Wikidata:Lexicographical data/Documentation

Other languages:

Deutsch • ‎English • ‎Türkçe • ‎dansk • ‎español • ‎français • ‎polski • ‎русский • ‎српски / srpski • ‎українська • ‎العربية • ‎中文 • ‎日本語 • ‎한국어

Overview

Documentation

Development

Tools

Support for Wiktionary

How to help

Lexemes

Discussion

Wikidata:Lexicographical data

This documentation page is currently being reworked. Some important changes may occur.

This is the main documentation page for lexicographical data on Wikidata.
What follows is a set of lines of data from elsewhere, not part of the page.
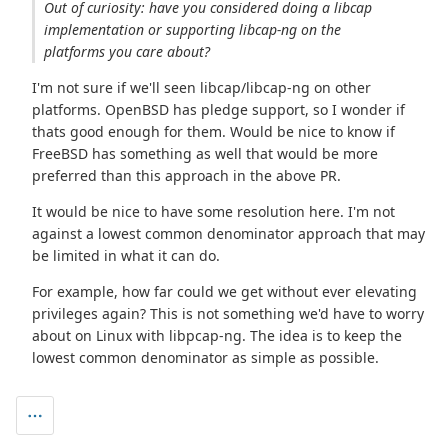
Out of curiosity: have you considered doing a libcap
implementation or supporting libcap-ng on the
platforms you care about?
I'm not sure if we'll seen libcap/libcap-ng on other
platforms. OpenBSD has pledge support, so I wonder if
thats good enough for them. Would be nice to know if
FreeBSD has something as well that would be more
preferred than this approach in the above PR.
It would be nice to have some resolution here. I'm not
against a lowest common denominator approach that may
be limited in what it can do.
For example, how far could we get without ever elevating
privileges again? This is not something we'd have to worry
about on Linux with libpcap-ng. The idea is to keep the
lowest common denominator as simple as possible.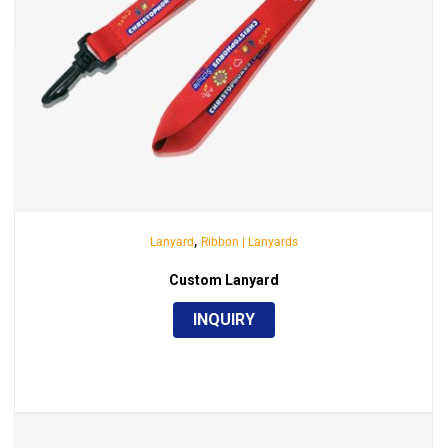
,
Lanyard
Ribbon | Lanyards
Custom Lanyard
INQUIRY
Since the new data system is not deployed yet, this documentation is incomplete and mostly based on the test system.

See also the technical documentation on extension WikibaseLexeme.

Introduction[edit]

Data Model[edit]

Visualization of the Lexeme data model

The data model of WikibaseLexeme describes the structure of the data that is handled as "Lexemes" in Wikibase. The text below is a summary; for more detailed information, see Extension:WikibaseLexeme/Data Model.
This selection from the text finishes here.